As I love teaching, I searched for schools to instruct ATPL theory. I found one in a city near our hometown and started teaching flight planning, mass & balance, operational procedures, etc. Though the teaching itself was a lot of fun, I missed sharing my ‘own’ airplane knowledge. I started to explore if it was still possible for me to get my SFI (synthetic flight instructor) certificate for the Boeing 737. It was, but I had to do the course and apply for the certificate within 2 months. Luckily, I found an ATO where I could start immediately and everything worked out perfectly.
Finding the instructor job that suits me
Although I have 3200 hours on the B737NG, I found it quite difficult to find a freelance job as a type rating instructor without actual instructor experience.

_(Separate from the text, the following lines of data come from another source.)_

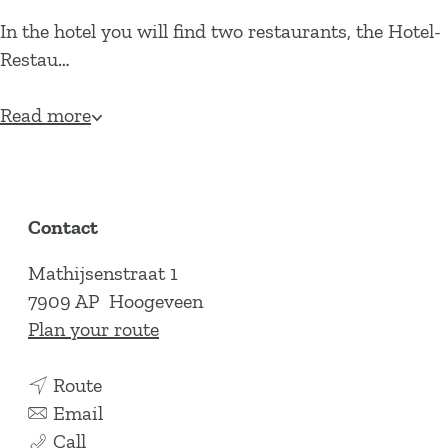
In the hotel you will find two restaurants, the Hotel-
Restau…
Read more
Contact
Mathijsenstraat 1
7909 AP
Hoogeveen
t
Plan your route
o
t
H
Route
o
t
o
Email
H
H
o
t
Call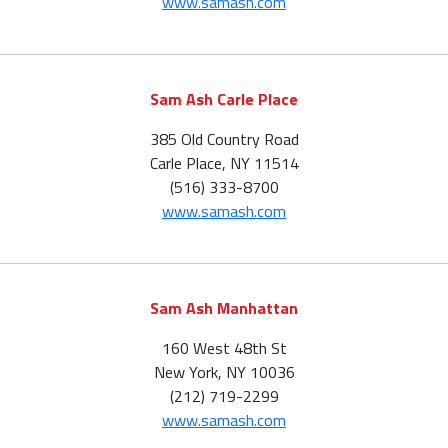
www.samash.com
Sam Ash Carle Place
385 Old Country Road
Carle Place, NY 11514
(516) 333-8700
www.samash.com
Sam Ash Manhattan
160 West 48th St
New York, NY 10036
(212) 719-2299
www.samash.com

Fulltime is not an option due to my medical status. I’m 56% unfit to work, so having influence on the workdays and hours is important to me.
After instructing a few type rating sessions for a Spanish company and on & off assessment preparation for airlines in a simulator in Marbella, I recently found a great freelance job in Berlin that has more consistency. As I’m not flying in the actual operation anymore I need to work harder to keep all my knowledge to the high level I desire and having instructor sessions on a somewhat regular basis helps a lot.
I’ve been doing MCC and JOC sessions there and I absolutely love it. Training pilots with no experience in a multi pilot complex aircraft and seeing them improve quickly is very rewarding. And most importantly: to see that they are having fun. This is the last part of their aviation training before they can start applying for the airlines, so this is the cherry on top. As there are more opportunities for lowtimers, times are exciting for them now.
So back to the part where I said I was grateful. I’m grateful that this company is giving me the opportunity to do what I love. I’m grateful that my students are very motivated and that they make instructing fun. But most of all, I’m grateful for the fact that I found a new passion after losing my first one.